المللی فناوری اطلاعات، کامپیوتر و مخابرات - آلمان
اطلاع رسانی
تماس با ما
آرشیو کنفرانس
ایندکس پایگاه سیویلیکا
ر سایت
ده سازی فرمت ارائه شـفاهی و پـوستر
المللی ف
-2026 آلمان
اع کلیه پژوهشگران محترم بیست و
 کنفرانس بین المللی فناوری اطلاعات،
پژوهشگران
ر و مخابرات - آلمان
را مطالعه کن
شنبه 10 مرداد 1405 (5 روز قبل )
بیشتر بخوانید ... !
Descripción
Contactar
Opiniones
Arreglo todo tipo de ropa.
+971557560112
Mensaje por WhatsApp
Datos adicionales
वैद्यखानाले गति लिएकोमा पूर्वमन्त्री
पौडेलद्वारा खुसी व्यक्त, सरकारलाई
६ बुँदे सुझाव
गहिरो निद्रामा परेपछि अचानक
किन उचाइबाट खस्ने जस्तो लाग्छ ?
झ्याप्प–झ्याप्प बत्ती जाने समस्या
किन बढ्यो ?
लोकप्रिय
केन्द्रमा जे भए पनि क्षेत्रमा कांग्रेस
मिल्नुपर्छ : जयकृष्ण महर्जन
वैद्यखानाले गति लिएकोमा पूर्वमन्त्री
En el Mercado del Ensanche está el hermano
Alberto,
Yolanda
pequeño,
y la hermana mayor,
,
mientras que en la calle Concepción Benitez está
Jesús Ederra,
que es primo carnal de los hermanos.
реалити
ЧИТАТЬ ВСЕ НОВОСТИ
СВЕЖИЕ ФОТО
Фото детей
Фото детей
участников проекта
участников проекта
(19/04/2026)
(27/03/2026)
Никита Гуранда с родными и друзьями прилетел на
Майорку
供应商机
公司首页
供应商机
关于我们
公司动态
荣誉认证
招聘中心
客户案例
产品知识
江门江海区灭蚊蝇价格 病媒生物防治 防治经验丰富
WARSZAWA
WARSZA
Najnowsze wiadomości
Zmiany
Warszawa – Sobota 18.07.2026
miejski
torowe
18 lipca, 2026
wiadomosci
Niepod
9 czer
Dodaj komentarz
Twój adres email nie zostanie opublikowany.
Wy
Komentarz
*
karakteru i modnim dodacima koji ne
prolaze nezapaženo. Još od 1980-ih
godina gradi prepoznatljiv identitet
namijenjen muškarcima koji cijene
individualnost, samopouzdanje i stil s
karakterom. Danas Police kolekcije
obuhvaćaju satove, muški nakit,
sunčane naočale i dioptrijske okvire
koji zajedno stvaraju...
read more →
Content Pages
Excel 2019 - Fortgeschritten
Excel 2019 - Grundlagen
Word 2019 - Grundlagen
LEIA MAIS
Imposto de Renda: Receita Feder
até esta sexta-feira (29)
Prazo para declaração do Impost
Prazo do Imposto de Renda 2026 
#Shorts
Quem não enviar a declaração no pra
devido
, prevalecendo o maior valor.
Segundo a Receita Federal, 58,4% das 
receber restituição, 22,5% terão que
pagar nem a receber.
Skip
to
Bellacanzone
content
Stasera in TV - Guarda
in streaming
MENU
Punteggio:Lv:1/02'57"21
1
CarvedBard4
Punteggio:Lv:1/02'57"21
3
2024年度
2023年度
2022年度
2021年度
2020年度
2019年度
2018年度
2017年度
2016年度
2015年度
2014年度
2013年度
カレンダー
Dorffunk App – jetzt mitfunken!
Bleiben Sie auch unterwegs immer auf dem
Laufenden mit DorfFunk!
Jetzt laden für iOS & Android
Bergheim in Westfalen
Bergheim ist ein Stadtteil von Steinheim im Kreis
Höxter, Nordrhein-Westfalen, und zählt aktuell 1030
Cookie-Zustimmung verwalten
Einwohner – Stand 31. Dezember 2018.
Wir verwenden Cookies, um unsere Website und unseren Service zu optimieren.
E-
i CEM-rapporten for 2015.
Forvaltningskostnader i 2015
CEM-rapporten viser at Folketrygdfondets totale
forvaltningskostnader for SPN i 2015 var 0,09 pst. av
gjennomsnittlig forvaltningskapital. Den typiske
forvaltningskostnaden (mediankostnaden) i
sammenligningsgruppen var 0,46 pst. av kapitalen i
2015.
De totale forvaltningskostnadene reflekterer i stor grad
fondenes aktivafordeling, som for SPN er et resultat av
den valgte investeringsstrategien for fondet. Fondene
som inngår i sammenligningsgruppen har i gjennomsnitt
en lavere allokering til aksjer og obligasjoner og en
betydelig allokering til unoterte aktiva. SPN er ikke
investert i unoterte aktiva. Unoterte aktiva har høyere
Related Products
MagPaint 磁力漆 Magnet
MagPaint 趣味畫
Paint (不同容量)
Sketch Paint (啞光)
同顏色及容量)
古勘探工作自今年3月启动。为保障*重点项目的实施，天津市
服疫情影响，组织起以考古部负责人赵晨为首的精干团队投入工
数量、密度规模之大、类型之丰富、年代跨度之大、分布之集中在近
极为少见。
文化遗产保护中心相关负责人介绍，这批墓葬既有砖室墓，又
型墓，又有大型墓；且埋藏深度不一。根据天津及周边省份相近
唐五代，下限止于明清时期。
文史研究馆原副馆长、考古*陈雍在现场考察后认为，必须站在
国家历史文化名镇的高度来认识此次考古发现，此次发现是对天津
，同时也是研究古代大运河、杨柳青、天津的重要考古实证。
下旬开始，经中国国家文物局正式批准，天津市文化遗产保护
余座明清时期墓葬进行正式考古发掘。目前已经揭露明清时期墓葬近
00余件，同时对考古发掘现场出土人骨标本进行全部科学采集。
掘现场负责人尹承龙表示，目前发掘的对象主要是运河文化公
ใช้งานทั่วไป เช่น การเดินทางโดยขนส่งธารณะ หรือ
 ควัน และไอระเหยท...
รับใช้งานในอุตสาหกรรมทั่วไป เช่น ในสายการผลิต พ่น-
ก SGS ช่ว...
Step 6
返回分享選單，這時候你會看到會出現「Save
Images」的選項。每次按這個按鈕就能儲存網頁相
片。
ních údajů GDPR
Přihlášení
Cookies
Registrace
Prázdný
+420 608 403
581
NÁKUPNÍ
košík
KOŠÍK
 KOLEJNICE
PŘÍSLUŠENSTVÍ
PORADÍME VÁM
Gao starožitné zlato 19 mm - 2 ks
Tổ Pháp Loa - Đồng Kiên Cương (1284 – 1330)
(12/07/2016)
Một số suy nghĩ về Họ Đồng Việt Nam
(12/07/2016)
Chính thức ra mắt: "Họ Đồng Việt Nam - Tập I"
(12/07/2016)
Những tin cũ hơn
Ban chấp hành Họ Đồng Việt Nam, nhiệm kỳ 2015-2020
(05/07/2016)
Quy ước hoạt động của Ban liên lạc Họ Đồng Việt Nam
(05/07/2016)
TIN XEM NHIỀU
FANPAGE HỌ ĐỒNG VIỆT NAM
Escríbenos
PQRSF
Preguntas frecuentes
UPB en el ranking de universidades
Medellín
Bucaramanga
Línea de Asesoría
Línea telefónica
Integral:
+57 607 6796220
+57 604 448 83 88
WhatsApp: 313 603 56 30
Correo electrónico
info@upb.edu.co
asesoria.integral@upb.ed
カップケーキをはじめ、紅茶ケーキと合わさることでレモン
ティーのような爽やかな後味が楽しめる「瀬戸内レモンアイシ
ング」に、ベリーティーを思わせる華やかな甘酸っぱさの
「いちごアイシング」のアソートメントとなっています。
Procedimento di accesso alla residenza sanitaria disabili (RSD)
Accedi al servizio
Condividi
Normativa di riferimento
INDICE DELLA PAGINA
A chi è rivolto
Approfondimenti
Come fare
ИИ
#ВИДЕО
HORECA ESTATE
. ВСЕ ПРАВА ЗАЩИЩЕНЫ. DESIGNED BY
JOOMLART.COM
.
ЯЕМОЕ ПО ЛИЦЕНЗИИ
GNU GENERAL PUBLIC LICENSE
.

++++++

Exercise objective:
Repeat only what runs from the line holding "ング」に、ベリーティーを思わせる華やかな甘酸っぱさの" to the end of the data, keeping every line exactly as written, first and last included.

Completed exercise:
ング」に、ベリーティーを思わせる華やかな甘酸っぱさの
「いちごアイシング」のアソートメントとなっています。
Procedimento di accesso alla residenza sanitaria disabili (RSD)
Accedi al servizio
Condividi
Normativa di riferimento
INDICE DELLA PAGINA
A chi è rivolto
Approfondimenti
Come fare
ИИ
#ВИДЕО
HORECA ESTATE
. ВСЕ ПРАВА ЗАЩИЩЕНЫ. DESIGNED BY
JOOMLART.COM
.
ЯЕМОЕ ПО ЛИЦЕНЗИИ
GNU GENERAL PUBLIC LICENSE
.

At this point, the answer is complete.